Functional regularization methods

Similar as with parameter regularization, the functional regularization methods LwF and FROMP had a regularization term added to the classification loss: \({{{{\mathcal{L}}}}}_{{{{\rm{total}}}}}={{{{\mathcal{L}}}}}^{{{{\rm{C}}}}}+{{{{\mathcal{L}}}}}_{{{{\rm{func-reg}}}}}\).

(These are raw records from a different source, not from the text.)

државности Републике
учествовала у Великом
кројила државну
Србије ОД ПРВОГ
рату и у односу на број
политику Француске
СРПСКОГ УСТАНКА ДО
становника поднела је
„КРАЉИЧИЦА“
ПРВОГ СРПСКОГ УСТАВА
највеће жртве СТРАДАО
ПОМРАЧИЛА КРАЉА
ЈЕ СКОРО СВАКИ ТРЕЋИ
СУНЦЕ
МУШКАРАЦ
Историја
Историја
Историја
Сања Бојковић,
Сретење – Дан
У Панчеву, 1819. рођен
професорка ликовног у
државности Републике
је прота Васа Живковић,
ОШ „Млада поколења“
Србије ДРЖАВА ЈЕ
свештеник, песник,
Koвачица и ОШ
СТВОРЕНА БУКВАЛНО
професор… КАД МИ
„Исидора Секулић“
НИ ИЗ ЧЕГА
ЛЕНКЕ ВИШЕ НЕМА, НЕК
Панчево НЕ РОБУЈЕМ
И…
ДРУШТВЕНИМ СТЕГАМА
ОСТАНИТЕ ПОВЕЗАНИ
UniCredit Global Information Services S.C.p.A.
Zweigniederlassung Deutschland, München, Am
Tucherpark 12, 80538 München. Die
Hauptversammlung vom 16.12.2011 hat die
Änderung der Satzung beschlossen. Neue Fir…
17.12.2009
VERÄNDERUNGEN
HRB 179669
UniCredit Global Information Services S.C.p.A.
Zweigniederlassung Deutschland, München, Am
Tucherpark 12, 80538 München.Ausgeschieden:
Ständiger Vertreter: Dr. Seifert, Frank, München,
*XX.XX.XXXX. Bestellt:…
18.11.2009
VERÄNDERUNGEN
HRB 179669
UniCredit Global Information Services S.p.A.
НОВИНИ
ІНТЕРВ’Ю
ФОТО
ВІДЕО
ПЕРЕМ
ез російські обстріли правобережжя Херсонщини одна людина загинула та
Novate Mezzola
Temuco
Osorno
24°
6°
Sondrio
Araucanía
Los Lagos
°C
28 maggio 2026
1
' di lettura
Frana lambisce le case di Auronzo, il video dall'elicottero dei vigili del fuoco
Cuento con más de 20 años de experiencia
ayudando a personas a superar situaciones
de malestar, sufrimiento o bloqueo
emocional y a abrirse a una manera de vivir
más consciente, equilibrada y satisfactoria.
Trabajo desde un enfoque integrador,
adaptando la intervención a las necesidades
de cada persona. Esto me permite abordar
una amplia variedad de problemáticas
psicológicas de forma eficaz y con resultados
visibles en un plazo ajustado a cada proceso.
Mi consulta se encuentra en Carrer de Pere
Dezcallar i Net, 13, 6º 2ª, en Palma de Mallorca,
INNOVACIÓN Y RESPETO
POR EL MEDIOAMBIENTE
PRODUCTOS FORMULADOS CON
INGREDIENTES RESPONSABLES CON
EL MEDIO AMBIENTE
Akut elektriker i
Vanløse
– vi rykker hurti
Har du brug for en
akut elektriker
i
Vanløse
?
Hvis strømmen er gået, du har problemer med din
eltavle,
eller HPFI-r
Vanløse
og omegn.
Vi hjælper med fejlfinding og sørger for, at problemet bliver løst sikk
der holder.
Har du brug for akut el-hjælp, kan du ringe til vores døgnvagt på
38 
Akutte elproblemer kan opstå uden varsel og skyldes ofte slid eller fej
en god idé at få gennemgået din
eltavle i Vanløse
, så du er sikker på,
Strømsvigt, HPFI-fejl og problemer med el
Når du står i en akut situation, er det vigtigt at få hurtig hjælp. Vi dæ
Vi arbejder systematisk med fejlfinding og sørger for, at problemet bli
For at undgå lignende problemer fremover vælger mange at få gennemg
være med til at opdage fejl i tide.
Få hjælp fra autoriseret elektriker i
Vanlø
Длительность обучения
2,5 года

This regularization term encouraged the input–output mapping of the network not to change too much at a set of anchor points.

LwF

The method LwF (ref. 50) used the inputs from the current context as anchor points in combination with knowledge distillation71. During training on context K > 1, the LwF regularization term was given by:

$${{{{\mathcal{L}}}}}_{{{{\rm{func-reg}}}}}^{(K)}\left({{{{x}}}},{{{{\theta }}}}\right)=-\mathop{\sum }\limits_{k=1}^{K-1}\mathop{\sum}\limits_{o\in {{{{\mathcal{O}}}}}_{k}}{p}_{{\hat{{{{{\theta }}}}}}^{* }}^{T}\left(o| {{{{x}}}}\right)\log \left[{p}_{{{{{\theta }}}}}^{T}\left(o| {{{{x}}}}\right)\right]$$
(9)

whereby \({{{{\mathcal{O}}}}}_{k}\) was the set of output classes in context k, \({\hat{{{{{\theta }}}}}}^{* }\) was the parameter vector with values as they were at the end of training on context K − 1 and \({p}_{{{{{\theta }}}}}^{T}\left(o| {{{{x}}}}\right)\) was the ‘temperature-raised’ probability that input x belongs to output class o, as predicted by the network with parameters θ. These temperature-raised probabilities were defined as:

$${p}_{{{{{\theta }}}}}^{T}\left(o| {{{{x}}}}\right)=\frac{\exp \left[{z}_{o}^{({{{{x}}}},{{{{\theta }}}})}/T\right]}{{\sum }_{j}\exp \left[{z}_{j}^{({{{{x}}}},{{{{\theta }}}})}/T\right]}$$
(10)

with T the temperature, which was set to 2, and \({z}_{o}^{({{{{x}}}},{{{{\theta }}}})}\) the logit of output class o obtained by putting input x through the neural network with parameters θ. The summation in the denominator was over all active classes in the output layer. With task-incremental learning, for each context’s term in the outer summation of equation (9), only the output classes contained in that context were active. With domain- and class-incremental learning, always all output classes were active. In each iteration, the LwF regularization term was computed as average over the same inputs that were used to compute \({{{{\mathcal{L}}}}}^{{{{\rm{C}}}}}\).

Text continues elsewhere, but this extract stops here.